Che i
Flotsam And Jetsam siano tornati sulla retta via da ormai quasi una decina d'anni non è un mistero, e più passa il tempo più il ricordo di dischi estremamente mediocri come 'The Cold' appare sempre più distante. Difficile dire quale sia stata anche la molla capace di risvegliare la band dal torpore generale che li ha intrappolati dai primi anni 2000' circa in poi, se sia stato l'arrivo di
Steve Conley al basso nel 2014, quello due anni più tardi di
Ken Mary alla batteria, o comunque una ripresa generale da parte di tutti verso un sound thrash oriented più deciso e compatto. Sta di fatto che gli ultimi tre album dei
Flots sono riusciti a riportare il nome del gruppo su lidi molto più dignitosi, ognuno con le proprie caratteristiche ma accomunati tutti da un thrash/power con pochissimo spazio a rallentamenti, o soluzioni più sperimentali. La parola chiave che oramai sembra accomunare tutti i dischi finora degli americani sembra esser stata una sola: diretto.
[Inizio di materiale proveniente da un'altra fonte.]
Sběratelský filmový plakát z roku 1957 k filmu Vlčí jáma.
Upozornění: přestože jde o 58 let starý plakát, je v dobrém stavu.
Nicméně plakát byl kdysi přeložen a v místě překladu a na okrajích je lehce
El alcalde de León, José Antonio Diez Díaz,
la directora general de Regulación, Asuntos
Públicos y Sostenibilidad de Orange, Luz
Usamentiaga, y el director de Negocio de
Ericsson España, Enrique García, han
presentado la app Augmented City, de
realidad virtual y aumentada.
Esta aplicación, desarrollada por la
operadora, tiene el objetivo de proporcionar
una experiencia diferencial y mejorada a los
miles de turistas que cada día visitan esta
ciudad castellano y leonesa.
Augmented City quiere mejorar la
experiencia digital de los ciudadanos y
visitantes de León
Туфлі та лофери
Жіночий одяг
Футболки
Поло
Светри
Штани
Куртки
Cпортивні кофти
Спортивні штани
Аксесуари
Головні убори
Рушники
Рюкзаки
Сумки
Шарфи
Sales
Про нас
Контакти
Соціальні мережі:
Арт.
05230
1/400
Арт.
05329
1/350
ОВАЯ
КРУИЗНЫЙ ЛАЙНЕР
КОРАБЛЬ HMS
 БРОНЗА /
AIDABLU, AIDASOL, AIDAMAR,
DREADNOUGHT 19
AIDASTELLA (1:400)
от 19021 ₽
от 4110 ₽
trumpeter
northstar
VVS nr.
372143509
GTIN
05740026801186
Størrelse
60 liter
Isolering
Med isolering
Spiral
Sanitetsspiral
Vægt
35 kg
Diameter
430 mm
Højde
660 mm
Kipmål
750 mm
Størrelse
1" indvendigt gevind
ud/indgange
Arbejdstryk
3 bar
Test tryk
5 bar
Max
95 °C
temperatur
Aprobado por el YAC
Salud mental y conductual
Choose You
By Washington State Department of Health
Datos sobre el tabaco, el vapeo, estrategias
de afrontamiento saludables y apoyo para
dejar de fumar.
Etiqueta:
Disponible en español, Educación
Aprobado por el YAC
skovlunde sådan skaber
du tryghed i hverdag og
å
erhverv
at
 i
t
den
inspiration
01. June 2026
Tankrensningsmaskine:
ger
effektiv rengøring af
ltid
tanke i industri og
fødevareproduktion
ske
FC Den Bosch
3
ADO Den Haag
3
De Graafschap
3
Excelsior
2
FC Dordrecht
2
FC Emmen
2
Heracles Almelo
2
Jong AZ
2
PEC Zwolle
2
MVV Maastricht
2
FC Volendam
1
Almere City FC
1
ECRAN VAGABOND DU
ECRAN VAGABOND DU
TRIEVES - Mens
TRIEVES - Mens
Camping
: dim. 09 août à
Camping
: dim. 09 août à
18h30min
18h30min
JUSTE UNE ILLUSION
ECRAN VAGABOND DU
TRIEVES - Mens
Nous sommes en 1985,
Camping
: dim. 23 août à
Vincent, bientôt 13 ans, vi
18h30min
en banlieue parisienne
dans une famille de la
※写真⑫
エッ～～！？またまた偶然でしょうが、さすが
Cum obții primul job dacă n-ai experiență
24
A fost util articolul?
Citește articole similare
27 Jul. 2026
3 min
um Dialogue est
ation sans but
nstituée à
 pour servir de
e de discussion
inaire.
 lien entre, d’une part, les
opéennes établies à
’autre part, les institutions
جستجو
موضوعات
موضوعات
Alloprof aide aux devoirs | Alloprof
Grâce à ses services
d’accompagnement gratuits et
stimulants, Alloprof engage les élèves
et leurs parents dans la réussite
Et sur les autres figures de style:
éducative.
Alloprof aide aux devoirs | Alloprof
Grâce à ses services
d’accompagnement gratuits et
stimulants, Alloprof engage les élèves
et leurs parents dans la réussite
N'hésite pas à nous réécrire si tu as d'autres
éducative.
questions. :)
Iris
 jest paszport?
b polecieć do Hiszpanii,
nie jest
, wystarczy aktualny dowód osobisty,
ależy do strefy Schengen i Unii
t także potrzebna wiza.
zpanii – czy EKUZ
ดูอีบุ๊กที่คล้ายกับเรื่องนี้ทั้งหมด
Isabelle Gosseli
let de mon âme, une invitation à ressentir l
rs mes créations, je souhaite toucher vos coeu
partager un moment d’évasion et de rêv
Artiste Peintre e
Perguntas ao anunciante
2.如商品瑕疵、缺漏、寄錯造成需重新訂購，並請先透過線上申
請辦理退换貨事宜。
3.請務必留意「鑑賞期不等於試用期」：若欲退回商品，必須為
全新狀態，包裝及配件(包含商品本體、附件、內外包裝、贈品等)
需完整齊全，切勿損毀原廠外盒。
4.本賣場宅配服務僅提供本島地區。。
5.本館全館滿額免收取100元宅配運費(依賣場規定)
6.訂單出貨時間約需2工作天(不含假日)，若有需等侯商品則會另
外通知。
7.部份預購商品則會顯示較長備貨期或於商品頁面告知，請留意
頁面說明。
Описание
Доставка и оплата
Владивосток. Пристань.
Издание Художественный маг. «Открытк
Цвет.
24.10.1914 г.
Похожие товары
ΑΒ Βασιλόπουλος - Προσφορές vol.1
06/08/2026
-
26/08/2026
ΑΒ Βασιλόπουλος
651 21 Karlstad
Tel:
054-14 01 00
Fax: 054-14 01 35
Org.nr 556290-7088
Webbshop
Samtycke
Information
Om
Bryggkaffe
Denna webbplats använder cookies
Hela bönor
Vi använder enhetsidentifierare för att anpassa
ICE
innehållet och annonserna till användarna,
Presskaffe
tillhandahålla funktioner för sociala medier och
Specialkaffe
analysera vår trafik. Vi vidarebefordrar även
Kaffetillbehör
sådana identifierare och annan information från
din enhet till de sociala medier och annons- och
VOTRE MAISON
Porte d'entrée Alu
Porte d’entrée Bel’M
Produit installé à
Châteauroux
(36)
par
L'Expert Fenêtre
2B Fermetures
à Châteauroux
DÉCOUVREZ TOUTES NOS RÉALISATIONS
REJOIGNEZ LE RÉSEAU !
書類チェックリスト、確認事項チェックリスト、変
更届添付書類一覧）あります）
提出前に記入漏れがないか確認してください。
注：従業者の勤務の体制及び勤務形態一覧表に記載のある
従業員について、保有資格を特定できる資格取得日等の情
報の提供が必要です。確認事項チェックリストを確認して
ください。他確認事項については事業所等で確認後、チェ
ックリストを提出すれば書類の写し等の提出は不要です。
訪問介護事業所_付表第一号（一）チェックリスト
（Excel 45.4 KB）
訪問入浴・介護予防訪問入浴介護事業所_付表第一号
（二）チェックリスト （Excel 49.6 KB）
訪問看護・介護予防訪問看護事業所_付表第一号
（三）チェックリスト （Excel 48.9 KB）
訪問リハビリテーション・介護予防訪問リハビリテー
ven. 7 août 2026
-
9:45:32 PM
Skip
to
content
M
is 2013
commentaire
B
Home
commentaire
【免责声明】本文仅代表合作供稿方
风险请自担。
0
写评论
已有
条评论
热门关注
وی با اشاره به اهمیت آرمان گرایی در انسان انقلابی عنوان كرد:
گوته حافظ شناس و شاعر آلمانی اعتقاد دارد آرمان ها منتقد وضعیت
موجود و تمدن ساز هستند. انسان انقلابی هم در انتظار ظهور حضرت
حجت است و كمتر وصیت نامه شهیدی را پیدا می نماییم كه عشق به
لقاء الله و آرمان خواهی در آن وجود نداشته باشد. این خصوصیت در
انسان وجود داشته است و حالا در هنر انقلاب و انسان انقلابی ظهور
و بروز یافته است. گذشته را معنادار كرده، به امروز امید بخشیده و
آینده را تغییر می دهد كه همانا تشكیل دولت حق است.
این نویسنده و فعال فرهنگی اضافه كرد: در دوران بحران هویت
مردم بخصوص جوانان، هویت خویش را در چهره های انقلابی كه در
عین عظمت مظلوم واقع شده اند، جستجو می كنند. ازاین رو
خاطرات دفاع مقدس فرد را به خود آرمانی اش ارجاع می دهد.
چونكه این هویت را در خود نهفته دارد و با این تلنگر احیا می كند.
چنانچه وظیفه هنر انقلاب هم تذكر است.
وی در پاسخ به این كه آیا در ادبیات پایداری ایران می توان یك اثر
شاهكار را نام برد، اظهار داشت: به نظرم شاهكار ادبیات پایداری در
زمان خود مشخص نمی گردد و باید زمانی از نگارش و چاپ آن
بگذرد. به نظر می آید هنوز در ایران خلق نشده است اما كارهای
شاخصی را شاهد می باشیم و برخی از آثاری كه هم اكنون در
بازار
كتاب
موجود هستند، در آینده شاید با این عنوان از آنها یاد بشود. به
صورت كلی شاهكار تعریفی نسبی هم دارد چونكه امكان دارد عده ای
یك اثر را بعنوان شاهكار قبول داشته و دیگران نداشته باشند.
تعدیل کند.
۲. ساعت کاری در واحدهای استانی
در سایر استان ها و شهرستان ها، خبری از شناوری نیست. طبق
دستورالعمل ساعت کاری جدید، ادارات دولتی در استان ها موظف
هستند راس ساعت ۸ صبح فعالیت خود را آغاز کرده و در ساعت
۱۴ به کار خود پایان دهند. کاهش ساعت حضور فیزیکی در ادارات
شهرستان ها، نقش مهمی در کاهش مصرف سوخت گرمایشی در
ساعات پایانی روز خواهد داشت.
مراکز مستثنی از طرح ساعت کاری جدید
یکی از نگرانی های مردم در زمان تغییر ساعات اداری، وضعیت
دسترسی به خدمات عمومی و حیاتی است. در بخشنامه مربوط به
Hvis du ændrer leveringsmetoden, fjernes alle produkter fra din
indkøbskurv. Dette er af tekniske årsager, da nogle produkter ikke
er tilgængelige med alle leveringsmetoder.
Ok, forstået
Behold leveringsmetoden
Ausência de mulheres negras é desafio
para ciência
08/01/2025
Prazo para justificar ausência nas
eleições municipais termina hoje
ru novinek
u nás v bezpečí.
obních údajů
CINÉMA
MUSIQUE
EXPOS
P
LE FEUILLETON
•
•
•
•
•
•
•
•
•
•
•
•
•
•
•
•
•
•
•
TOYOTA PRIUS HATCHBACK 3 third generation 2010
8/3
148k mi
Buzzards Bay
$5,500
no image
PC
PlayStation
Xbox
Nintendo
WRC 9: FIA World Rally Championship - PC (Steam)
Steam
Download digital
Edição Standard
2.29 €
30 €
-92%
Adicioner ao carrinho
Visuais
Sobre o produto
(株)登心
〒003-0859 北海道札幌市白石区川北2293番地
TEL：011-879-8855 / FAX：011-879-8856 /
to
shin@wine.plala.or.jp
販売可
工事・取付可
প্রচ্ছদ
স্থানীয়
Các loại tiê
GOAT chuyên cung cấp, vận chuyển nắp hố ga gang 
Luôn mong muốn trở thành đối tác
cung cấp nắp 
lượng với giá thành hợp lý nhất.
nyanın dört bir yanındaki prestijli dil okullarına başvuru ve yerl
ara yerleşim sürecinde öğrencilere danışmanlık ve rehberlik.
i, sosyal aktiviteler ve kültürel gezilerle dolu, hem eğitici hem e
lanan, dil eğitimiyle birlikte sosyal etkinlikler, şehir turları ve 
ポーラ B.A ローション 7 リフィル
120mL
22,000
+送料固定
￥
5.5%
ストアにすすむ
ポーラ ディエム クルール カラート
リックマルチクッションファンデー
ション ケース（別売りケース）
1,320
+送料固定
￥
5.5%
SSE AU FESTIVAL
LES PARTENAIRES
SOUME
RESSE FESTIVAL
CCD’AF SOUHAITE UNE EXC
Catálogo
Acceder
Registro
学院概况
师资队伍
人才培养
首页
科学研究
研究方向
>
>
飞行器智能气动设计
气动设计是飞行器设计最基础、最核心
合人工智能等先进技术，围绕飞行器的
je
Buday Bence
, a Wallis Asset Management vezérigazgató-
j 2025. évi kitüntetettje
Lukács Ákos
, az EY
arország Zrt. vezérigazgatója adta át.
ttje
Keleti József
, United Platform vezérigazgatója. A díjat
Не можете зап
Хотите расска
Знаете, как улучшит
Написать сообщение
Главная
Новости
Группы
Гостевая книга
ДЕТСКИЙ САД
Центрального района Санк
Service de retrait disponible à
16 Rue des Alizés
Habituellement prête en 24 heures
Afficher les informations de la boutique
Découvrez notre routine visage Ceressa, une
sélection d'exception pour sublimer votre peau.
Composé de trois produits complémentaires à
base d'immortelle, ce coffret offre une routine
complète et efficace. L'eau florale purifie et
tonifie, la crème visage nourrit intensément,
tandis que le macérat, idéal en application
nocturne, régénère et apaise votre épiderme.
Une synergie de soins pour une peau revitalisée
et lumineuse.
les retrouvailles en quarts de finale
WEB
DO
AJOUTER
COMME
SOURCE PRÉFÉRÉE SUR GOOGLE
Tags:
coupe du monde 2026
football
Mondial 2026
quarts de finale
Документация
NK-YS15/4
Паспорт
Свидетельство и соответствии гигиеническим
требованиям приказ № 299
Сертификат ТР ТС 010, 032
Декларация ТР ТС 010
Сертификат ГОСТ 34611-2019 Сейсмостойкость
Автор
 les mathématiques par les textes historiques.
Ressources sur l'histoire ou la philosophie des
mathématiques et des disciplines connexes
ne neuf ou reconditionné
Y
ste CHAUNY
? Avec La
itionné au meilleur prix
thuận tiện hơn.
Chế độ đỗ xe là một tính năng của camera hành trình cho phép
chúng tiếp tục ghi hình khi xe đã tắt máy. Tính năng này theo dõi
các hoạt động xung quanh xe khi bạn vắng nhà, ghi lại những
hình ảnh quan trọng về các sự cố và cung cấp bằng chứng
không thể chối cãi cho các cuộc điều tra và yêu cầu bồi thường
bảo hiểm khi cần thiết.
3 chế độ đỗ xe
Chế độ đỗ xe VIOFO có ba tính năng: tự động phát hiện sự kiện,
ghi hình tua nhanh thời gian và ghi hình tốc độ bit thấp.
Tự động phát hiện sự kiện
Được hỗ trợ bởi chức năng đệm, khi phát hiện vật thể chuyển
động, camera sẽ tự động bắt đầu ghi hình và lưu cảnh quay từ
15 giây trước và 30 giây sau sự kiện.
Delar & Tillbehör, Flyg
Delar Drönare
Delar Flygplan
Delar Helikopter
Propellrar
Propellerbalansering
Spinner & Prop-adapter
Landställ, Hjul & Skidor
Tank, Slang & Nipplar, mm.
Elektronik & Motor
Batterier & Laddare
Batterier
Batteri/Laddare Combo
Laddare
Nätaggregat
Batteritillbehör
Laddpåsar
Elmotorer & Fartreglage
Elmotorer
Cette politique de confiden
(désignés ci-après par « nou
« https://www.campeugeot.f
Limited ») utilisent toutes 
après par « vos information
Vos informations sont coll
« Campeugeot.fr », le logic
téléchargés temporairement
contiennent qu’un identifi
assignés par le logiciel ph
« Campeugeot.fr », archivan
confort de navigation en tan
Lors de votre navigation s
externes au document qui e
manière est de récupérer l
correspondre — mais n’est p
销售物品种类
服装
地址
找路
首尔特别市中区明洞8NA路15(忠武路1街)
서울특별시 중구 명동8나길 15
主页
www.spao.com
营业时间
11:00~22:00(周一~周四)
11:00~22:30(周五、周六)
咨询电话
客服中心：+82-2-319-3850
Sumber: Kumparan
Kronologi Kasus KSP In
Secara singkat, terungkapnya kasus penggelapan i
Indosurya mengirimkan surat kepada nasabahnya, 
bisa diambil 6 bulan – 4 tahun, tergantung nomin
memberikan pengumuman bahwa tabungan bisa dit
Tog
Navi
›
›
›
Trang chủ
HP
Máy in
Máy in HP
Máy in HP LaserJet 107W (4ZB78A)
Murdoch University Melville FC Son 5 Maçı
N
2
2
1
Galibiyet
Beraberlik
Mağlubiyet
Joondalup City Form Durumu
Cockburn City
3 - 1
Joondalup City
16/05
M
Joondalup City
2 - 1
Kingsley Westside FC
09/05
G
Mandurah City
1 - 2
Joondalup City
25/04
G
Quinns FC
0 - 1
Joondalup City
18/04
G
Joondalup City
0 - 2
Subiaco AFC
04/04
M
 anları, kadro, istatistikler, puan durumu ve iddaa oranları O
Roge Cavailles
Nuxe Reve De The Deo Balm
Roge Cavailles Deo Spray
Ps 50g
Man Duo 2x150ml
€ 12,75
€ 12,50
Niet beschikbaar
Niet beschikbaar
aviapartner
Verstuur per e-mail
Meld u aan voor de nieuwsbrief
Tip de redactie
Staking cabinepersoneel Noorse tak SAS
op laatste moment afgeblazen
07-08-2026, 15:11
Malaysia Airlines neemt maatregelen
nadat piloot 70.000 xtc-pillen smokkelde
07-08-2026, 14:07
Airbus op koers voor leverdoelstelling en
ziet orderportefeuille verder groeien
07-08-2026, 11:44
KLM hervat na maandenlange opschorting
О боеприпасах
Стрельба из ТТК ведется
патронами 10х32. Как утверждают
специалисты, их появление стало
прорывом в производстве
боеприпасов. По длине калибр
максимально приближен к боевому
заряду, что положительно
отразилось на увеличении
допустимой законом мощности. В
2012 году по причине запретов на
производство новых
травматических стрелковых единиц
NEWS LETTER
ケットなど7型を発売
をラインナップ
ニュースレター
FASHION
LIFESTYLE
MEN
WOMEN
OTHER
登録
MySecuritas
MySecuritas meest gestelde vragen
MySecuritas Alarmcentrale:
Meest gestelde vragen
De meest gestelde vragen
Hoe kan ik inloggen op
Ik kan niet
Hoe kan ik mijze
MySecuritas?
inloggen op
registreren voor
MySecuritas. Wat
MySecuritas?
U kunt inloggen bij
Band photo provided by AFM Records for free promotional use [Copyright @Shane Eckart]
Ammeto quindi di aver avuto molta curiosità verso questo nuovo
'I Am The Weapon', seppur la copertina un po' alla Skyrim, per quanto abbia fatto comunque la felicità di molti rivedere il Flotzilla (la mascotte) tornato in pianta stabile negli artwork, mentre per altri magari è il contrario. Sorvolando sui discorsi sul packaging, l'album purtroppo comincia ad accusare i primi colpi di una formula oramai troppo affidabile, in un certo senso quasi riciclata, pur riuscendo in alcune occasioni a tirar fuori gli artigli e a graffiare al momento giusto. Rientrano perfettamente in quest'ultima frase tutti i singoli presentati, da
'Burned My Bridges' dal ritornello più melodico, a
'Primal' che mostra come
Eric A.K. a quasi 60 anni sappia ancora destreggiarsi in maniera più che notevole tra le diverse sfumature delle sue linee vocali, arrivando alla Titletrack che suona più come una vera e propria sfuriata in faccia, con un lavoro notevole di
Ken Mary dietro le pelli. Accade però che se la prima metà del disco, diciamo idealmente fino all'ottima
'The Head Of The Snake', è molto buona, la seconda metà cala in maniera abbastanza drastica. Attenzione non intendo che da un momento all'altro il disco si capovolga totalmente come qualità, ma l'andamento un po' zoppicante di una
'Beneath The Shadows', o ancora ai ritornelli per nulla coinvolgenti di
'Cold Steel Lights' o
'Kings Of The Underworld' non fanno che aumentare la percezione che tra i primi venti/venticinque minuti dell'album e i restanti ci sia una differenza abbastanza evidente. Si salva in corner la conclusiva
'Black Wings', ma alla fine non si può dire che rimanga la sensazione di aver ascoltato un album totalmente omogeno come poteva essere ad esempio il precedente.
I
Flotsam And Jetsam non suonano male, questo lungi da dirlo, la produzione c'è e il talento da parte tutti anche, ma l'impressione è che per una metà abbiano lavorato molto bene sulle varie canzoni, mentre per l'altra invece la fretta abbia avuto la meglio, mantenendo il tutto sul pilota automatico, non realizzando come detto delle castronerie, ma neanche a comporre pezzi egualmente validi come quelli ad inizio ascolto.